Teaching assistants from China come not only to support the development of Chinese in schools, but also go out and run Chinese clubs and introductory lessons. To sustain the growth of Chinese learning, it's got to sit alongside French, German, Spanish. It's quite a system change. With the support of the Hanban teachers, you can take children out for some special speaking and writing practice, that's really helping grow Chinese language in schools.



GT: In 2016, the British government poured 10 million pounds ($13.2 million) into launching the Mandarin Excellence Programme(MEP), how is the project going?

Carruthers: The project is quite specific: to get 5,000 school pupils in England on track to fluency in Mandarin Chinese by 2020. If pupils want to be on the programme, they need to do four taught hours which is double of what they normally do for foreign language lessons a week, and four hours of self study from year seven, which is from the age of 11. It's a really exciting development because it's proving that the British can actually speak other languages if you give them enough curriculum time.  

I think the government is really pleased with the development of the MEP. We've got 64 schools on the programme now.
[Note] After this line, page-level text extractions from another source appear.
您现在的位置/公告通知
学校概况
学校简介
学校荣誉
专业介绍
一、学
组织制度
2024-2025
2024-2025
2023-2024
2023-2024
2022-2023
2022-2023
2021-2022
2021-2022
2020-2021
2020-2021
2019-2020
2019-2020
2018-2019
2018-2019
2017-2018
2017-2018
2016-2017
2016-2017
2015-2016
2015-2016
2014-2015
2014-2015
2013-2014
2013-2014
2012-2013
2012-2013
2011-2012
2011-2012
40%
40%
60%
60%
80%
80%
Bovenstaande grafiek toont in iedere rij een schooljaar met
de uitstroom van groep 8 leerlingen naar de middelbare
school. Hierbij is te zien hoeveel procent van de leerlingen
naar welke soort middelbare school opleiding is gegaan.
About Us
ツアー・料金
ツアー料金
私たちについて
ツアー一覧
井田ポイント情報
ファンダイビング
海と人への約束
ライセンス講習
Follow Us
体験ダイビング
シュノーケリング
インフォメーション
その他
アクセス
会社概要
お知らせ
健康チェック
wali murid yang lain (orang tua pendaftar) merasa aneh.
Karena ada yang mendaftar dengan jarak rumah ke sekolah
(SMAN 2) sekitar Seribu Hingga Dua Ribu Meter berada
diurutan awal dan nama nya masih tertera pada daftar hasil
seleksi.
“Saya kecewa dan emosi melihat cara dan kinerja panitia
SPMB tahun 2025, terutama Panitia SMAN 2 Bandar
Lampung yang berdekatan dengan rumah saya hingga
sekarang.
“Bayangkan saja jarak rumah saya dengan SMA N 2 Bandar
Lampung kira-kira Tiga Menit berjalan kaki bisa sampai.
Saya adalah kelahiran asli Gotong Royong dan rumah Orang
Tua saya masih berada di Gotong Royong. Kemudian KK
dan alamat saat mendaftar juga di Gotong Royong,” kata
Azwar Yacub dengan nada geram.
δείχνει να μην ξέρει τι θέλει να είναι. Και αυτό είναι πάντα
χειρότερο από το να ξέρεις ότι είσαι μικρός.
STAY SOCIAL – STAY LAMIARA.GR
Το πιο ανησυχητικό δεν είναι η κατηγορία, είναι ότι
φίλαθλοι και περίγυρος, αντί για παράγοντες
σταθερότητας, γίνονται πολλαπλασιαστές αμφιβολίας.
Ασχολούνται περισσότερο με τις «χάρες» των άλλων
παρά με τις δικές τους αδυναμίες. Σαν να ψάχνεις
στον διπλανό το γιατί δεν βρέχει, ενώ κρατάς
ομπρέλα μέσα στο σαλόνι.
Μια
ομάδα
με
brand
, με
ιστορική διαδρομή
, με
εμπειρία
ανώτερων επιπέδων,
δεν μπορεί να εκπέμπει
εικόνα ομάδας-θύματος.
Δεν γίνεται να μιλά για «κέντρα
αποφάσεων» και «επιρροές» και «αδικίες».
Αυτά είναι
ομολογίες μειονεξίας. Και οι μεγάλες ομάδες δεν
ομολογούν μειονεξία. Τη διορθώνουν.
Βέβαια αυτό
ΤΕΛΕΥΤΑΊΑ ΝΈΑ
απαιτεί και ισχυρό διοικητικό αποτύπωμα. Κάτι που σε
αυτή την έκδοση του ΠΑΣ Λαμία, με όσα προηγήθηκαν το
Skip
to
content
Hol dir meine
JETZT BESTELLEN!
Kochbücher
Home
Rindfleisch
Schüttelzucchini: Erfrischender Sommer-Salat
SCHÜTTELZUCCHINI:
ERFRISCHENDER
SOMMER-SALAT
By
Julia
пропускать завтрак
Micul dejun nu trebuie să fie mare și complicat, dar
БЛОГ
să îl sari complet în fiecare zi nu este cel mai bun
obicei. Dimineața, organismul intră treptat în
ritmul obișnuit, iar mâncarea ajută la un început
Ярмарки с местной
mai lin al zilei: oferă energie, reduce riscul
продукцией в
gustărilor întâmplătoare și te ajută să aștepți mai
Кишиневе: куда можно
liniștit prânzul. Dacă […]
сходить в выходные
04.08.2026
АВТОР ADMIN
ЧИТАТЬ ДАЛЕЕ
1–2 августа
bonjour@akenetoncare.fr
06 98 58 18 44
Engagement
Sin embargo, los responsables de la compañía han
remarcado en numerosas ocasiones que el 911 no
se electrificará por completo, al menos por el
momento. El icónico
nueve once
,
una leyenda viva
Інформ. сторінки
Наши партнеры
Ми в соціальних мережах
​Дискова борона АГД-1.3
There are over 3,000 learners, by next year there will be 5,000. It's not something you just do for a while. Pupils sign up for it throughout school right up to 18 years old or certainly right up to 16. It's also raising aspirations and has a role to play in the Golden Era of China-UK relations which is really important.
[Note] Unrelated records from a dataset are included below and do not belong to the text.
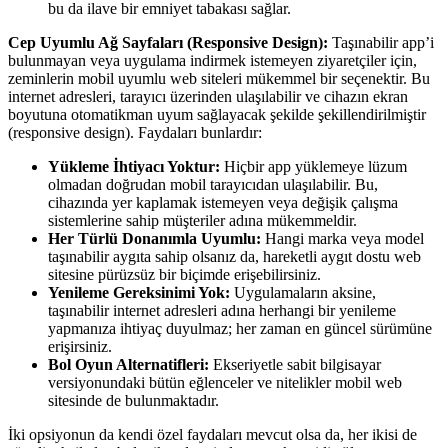
bu da ilave bir emniyet tabakası sağlar.
Cep Uyumlu Ağ Sayfaları (Responsive Design):
Taşınabilir app’i
bulunmayan veya uygulama indirmek istemeyen ziyaretçiler için,
zeminlerin mobil uyumlu web siteleri mükemmel bir seçenektir. Bu
internet adresleri, tarayıcı üzerinden ulaşılabilir ve cihazın ekran
boyutuna otomatikman uyum sağlayacak şekilde şekillendirilmiştir
(responsive design). Faydaları bunlardır:
Yükleme İhtiyacı Yoktur:
Hiçbir app yüklemeye lüzum
olmadan doğrudan mobil tarayıcıdan ulaşılabilir. Bu,
cihazında yer kaplamak istemeyen veya değişik çalışma
sistemlerine sahip müşteriler adına mükemmeldir.
Her Türlü Donanımla Uyumlu:
Hangi marka veya model
taşınabilir aygıta sahip olsanız da, hareketli aygıt dostu web
sitesine pürüzsüz bir biçimde erişebilirsiniz.
Yenileme Gereksinimi Yok:
Uygulamaların aksine,
taşınabilir internet adresleri adına herhangi bir yenileme
yapmanıza ihtiyaç duyulmaz; her zaman en güncel sürümüne
erişirsiniz.
Bol Oyun Alternatifleri:
Ekseriyetle sabit bilgisayar
versiyonundaki bütün eğlenceler ve nitelikler mobil web
sitesinde de bulunmaktadır.
İki opsiyonun da kendi özel faydaları mevcut olsa da, her ikisi de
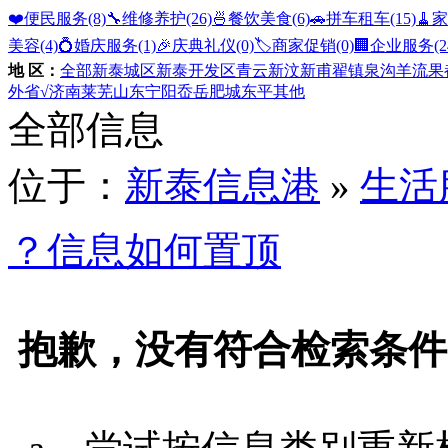
❤️便民服务
(8)
🔧维修养护
(26)
🍜餐饮美食
(6)
🚗拼车租车
(15)
🧹
美容
(4)
💍婚庆服务
(1)
🎉庆典礼仪
(0)
🏷️商家促销
(0)
🏢企业服务
(2
地 区：
全部
新泰城区
新泰开发区
青云
新汶
新甫
翟镇
泉沟
羊流
果
外省
√济南
莱芜
山东
宁阳
岙岳
肥城
东平
其他
全部信息
位于：
新泰信息港
»
生活
？信息如何置顶
抱歉，没有符合检索条件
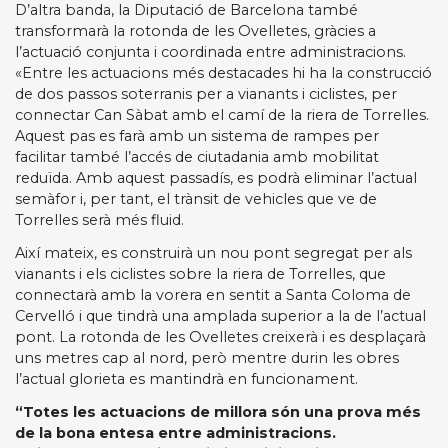
D’altra banda, la Diputació de Barcelona també
transformarà la rotonda de les Ovelletes, gràcies a
l’actuació conjunta i coordinada entre administracions.
«Entre les actuacions més destacades hi ha la construcció
de dos passos soterranis per a vianants i ciclistes, per
connectar Can Sàbat amb el camí de la riera de Torrelles.
Aquest pas es farà amb un sistema de rampes per
facilitar també l’accés de ciutadania amb mobilitat
reduïda. Amb aquest passadís, es podrà eliminar l’actual
semàfor i, per tant, el trànsit de vehicles que ve de
Torrelles serà més fluid.
Així mateix, es construirà un nou pont segregat per als
vianants i els ciclistes sobre la riera de Torrelles, que
connectarà amb la vorera en sentit a Santa Coloma de
Cervelló i que tindrà una amplada superior a la de l’actual
pont. La rotonda de les Ovelletes creixerà i es desplaçarà
uns metres cap al nord, però mentre durin les obres
l’actual glorieta es mantindrà en funcionament.
“Totes les actuacions de millora són una prova més
de la bona entesa entre administracions.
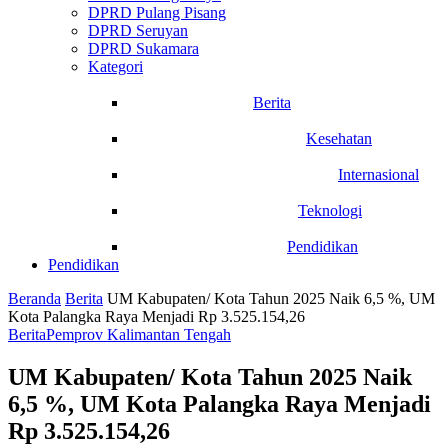
DPRD Pulang Pisang
DPRD Seruyan
DPRD Sukamara
Kategori
Berita
Kesehatan
Internasional
Teknologi
Pendidikan
Pendidikan
Beranda
Berita
UM Kabupaten/ Kota Tahun 2025 Naik 6,5 %, UM
Kota Palangka Raya Menjadi Rp 3.525.154,26
Berita
Pemprov Kalimantan Tengah
UM Kabupaten/ Kota Tahun 2025 Naik
6,5 %, UM Kota Palangka Raya Menjadi
Rp 3.525.154,26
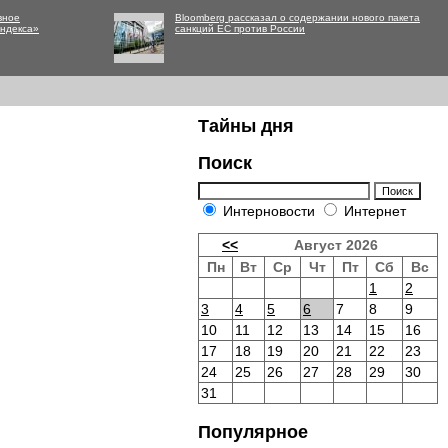
вное
Bloomberg рассказал о содержании нового пакета
Яндекса»
санкций ЕС против России
Тайны дня
Поиск
Интерновости
Интернет
<<
Август 2026
Пн
Вт
Ср
Чт
Пт
Сб
Вс
1
2
3
4
5
6
7
8
9
10
11
12
13
14
15
16
17
18
19
20
21
22
23
24
25
26
27
28
29
30
31
Популярное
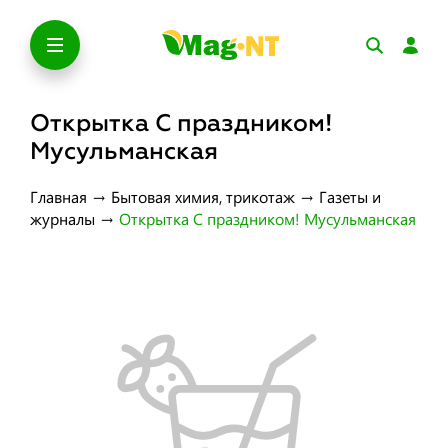
Открытка С праздником!
Мусульманская
Главная
→
Бытовая химия, трикотаж
→
Газеты и
журналы
→
Открытка С праздником! Мусульманская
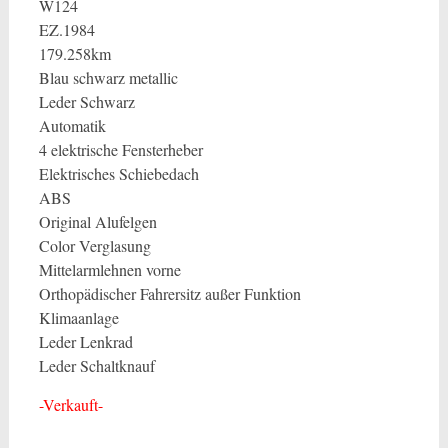
W124
EZ.1984
179.258km
Blau schwarz metallic
Leder Schwarz
Automatik
4 elektrische Fensterheber
Elektrisches Schiebedach
ABS
Original Alufelgen
Color Verglasung
Mittelarmlehnen vorne
Orthopädischer Fahrersitz außer Funktion
Klimaanlage
Leder Lenkrad
Leder Schaltknauf
-Verkauft-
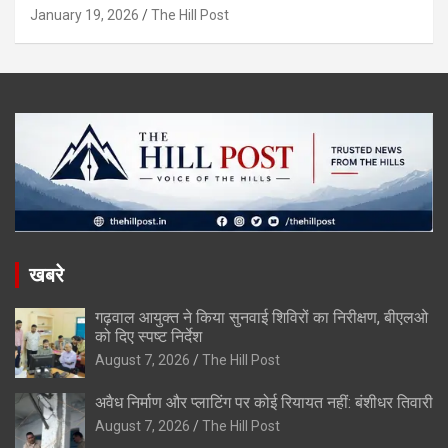
January 19, 2026
The Hill Post
खबरे
गढ़वाल आयुक्त ने किया सुनवाई शिविरों का निरीक्षण, बीएलओ
को दिए स्पष्ट निर्देश
August 7, 2026
The Hill Post
अवैध निर्माण और प्लाटिंग पर कोई रियायत नहीं: बंशीधर तिवारी
August 7, 2026
The Hill Post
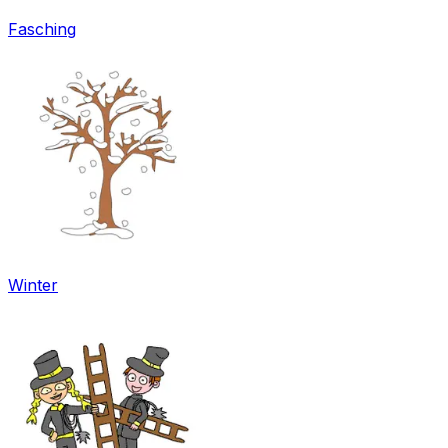
Fasching
Winter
GT: What's the ratio of non-native speakers in IOE's PGCE programme? How is teaching Chinese as a career in the UK?

Carruthers: On the whole, it's been about two-third native speakers and one-third non-native speakers. There are British people who, like me, have studied Chinese and would like to forge a career teaching Chinese in schools, and things have progressed so that job opportunities and demand for Chinese teachers are now at their greatest. Newly Qualified Teachers graduating through the UCL IOE PGCE get snapped up by schools.  
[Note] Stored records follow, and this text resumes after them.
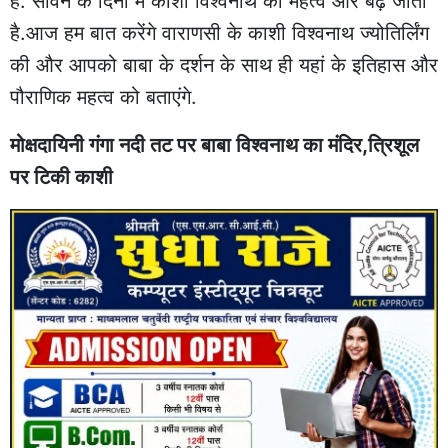
है. सावन के दिनों में काशी विश्वनाथ का महत्व और बढ़ जाता
है.आज हम बात करेंगे वाराणसी के काशी विश्वनाथ ज्योतिर्लिंग
की और आपको बाबा के दर्शन के साथ ही यहां के इतिहास और
पौराणिक महत्व को बताएंगे.
मोक्षदायिनी गंगा नदी तट पर बाबा विश्वनाथ का मंदिर,त्रिशूल
पर टिकी काशी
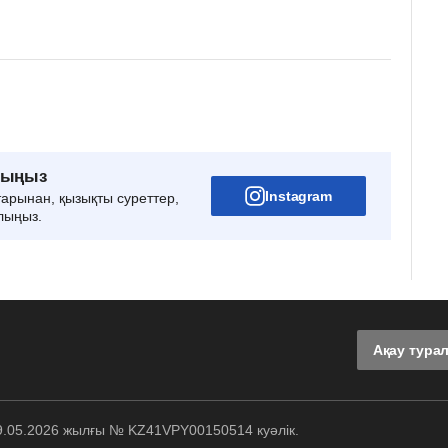
рыңыз
Instagram
тарынан, қызықты суреттер,
лыңыз.
Ақау тура
29.05.2026 жылғы № KZ41VPY00150514 куәлік.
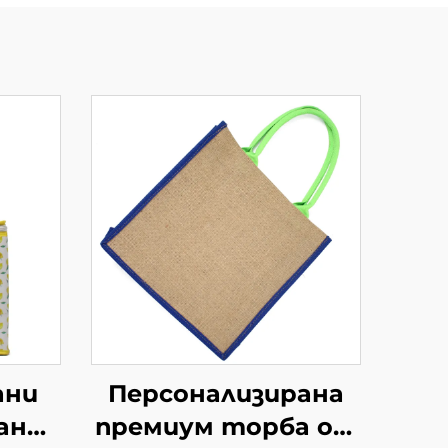
ани
Персонализирана
ани
премиум торба от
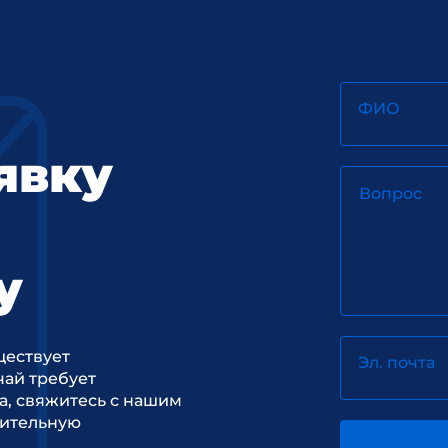
ФИО
явку
Вопрос
у
ществует
Эл. почта
ай требует
а, свяжитесь с нашим
рительную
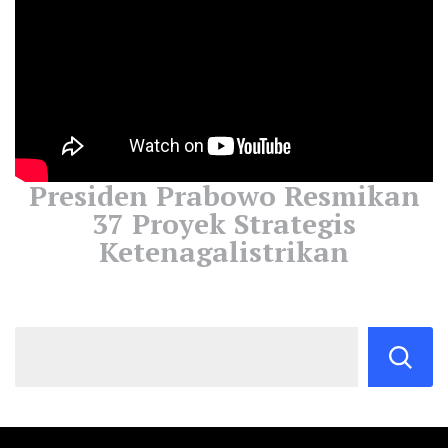
Presiden Prabowo Resmikan
37 Proyek Strategis
Ketenagalistrikan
Chinese needs to stand on its own feet next to other subjects. By growing the number of qualified teachers the number of students studying Chinese on curriculum will also grow. Now the young people who are applying to be teachers are amazing in terms of flexibility of approach and openness. That's a really positive thing. 

GT: What can we conclude from the rise in numbers for learning Chinese?

Carruthers: It's partly driven by potential future business, but when the children come into the class, they like learning the characters and are interested in the culture. Our teachers bring aspects of Chinese culture to the classroom rather than just providing a sort of functional language instruction.  

Learning foreign languages is about motivation. If you keep the motivation levels up by bringing cultural elements, the children are interested. They like the flexibility, and are very good at component recognition.  

GT: There has been some criticism of Confucius Institutes recently by the Conservative Party Human Rights Commission. What's your response? 

Carruthers: The report does not have much reference to UK Confucius Institutes. One thing I can say from my own personal experience is that nobody in China has ever tried to influence in any way whatsoever. We have co-created Confucius Institutes. Our Chinese partners have been great listeners and they helped facilitate and made it possible for us to do our job. What our Confucius Institute wants to do is to ensure that Chinese is an option in schools alongside other European languages. I have only had an extremely positive relationship with Hanban and they have been extremely supportive.